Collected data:
= = = =
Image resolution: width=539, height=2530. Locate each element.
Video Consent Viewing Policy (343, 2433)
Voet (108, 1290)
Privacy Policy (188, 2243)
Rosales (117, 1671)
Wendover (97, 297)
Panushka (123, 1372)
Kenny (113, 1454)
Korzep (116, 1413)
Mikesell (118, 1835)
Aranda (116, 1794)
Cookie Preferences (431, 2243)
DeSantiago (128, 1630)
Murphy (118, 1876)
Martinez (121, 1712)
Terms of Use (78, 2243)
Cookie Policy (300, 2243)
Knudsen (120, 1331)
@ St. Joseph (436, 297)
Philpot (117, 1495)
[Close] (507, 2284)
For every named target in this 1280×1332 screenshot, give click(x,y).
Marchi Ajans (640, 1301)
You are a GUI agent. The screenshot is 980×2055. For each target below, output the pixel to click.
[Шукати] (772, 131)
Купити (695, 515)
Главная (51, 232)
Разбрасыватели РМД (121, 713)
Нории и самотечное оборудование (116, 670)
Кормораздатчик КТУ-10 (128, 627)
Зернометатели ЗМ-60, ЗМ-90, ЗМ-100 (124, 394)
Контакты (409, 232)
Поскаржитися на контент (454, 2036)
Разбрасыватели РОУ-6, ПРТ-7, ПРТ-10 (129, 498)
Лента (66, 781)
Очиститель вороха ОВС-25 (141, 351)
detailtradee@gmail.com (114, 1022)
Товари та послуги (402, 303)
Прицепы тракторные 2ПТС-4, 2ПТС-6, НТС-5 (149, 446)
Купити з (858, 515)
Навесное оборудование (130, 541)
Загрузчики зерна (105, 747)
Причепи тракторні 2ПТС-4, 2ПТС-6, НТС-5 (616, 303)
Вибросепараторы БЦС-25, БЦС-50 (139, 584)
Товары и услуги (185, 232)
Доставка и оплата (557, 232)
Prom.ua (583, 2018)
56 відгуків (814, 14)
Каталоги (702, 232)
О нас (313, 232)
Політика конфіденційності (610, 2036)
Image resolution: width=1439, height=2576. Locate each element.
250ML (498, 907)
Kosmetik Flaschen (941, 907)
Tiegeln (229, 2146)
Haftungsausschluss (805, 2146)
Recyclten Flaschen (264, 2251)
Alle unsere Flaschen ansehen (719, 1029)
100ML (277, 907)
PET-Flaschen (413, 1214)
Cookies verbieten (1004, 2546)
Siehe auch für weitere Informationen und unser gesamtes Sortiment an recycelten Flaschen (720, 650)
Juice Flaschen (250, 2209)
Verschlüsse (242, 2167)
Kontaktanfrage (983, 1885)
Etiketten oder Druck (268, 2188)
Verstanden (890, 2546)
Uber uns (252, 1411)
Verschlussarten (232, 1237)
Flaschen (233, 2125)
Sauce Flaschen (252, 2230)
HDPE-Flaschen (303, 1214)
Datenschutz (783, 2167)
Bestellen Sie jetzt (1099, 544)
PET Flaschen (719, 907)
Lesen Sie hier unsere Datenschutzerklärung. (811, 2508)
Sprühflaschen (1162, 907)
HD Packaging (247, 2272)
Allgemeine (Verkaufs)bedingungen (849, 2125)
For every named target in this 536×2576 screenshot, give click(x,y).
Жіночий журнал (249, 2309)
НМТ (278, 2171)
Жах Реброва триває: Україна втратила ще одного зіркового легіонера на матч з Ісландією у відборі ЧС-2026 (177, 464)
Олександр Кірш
= = = =
Copy every line where the word "Policy" is present in the entries above.

• EXERCISE ANSWER:
Video Consent Viewing Policy (343, 2433)
Privacy Policy (188, 2243)
Cookie Policy (300, 2243)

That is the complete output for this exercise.